In our series of letters from African journalists, Ghanaian writer Elizabeth Ohene reflects on Muhammadu Buhari’s recent comments about his wife and offers her view of what Nigeria’s president got wrong.
I went to a family wedding in Washington DC this past week. I mention it because wives have been on my mind thanks to the comments made by Nigerian President Muhammadu Buhari about his wife.
The president had offered what was supposed to be one of the biggest putdowns in public discourse: “My wife belongs in the kitchen, in the living room and in the other room.”
In other words, President Buhari was suggesting that his wife had stepped outside her allotted space by talking about politics.
Political talk does not belong in the kitchen, governance talk does not belong in the living room and electoral matters do not belong in the other room.
I acknowledge that the president’s spokesperson has urged all of us to get a life and recognize that President Buhari was joking and we should not take his words seriously and I will keep this firmly in my mind.
So where does my family wedding come into the discussion, or maybe the legitimate question is where do marriage ceremonies belong? In the kitchen, in the living room or in the other room?
Keeping men out of it
In Ghana, marriages are the coming together of two families rather than the coming together of two individuals.
Elizabeth Ohene: “The things Aisha Buhari said in her interview with the BBC Hausa Service have probably been said by many other Nigerians and I suspect the president has heard them.”
At the ceremony that I went to in Washington DC, Naabia the bride is my niece, the daughter of Ghanaian parents, who has lived her life so far in the Washington DC area.
John, the groom was born and bred by Texan parents with Italian, Scottish and Welsh roots.
I discovered during the weekend of the various ceremonies that John’s family was not in the least bit fazed by the prospect of “the coming together of two families” as I had feared.
John’s father was however very unhappy with the fact that according to Ghanaian custom, there was no place for men in the marriage ceremony; apart from the groom that is.
The entire Ghanaian traditional marriage ceremony is conducted by the women on both sides of the family and men are only allowed to sit in as spectators.
At the end of it all, I promised John’s father I might consider leading a movement to change the discrimination against men in Ghana which shuts them out of playing roles in marriage ceremonies.
The events of this past week involving two very high profile wives have brought the issue very much to the fore for me.
The First Lady of the United States (Flotus) Michelle Obama and the First Lady of the Federal Republic of Nigeria (Flofron) Aisha Buhari, within hours of each other had captured the headlines in the most spectacular manner.
The things Mrs Buhari said in her interview with the BBC Hausa Service have probably been said by many other Nigerians and I suspect the president has heard them.
He knows that the same words coming from his wife, however suddenly assume more significance.

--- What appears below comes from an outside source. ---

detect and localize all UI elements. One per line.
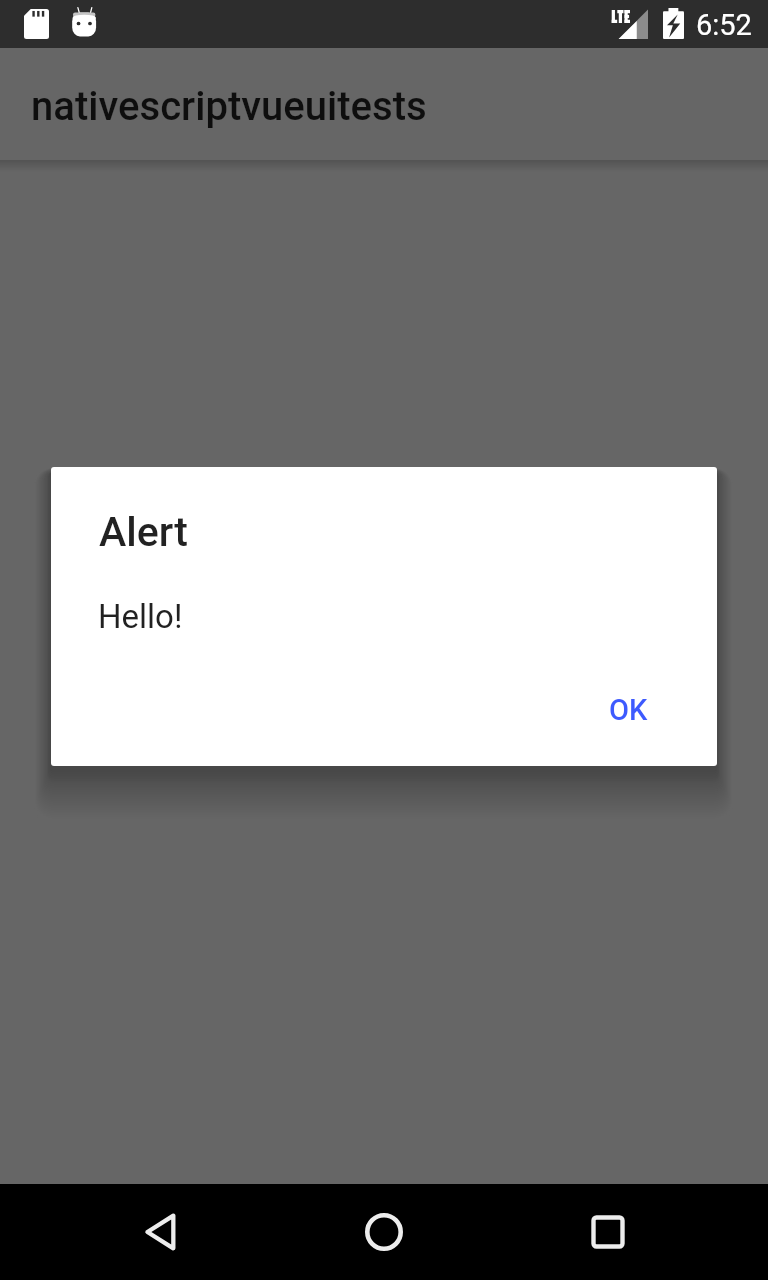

Then there has been the dramatic intervention of Michelle Obama in the Donald Trump “locker-room” tape brouhaha.
With one speech, she elevated the US election debate to a higher, more dignified level.
Mrs Obama speaks from the kitchen, she speaks from the living room, she speaks from the street, she speaks from the campaign trail and yes, she speaks from “the other room” also known as the bedroom.
Dear Mr Buhari, we do not shy away from mentioning the bedroom.
Mrs Obama also speaks from the corporate boardroom and wherever she speaks, her words deserve to be listened to.
Aisha Buhari, like Michelle Obama, belongs in, and speaks from, the front room and we hear her.
I think I will support the continuing practice of limiting the marriage ceremony transactions to the females after all.
It emphasizes the point that wives belong in the front room.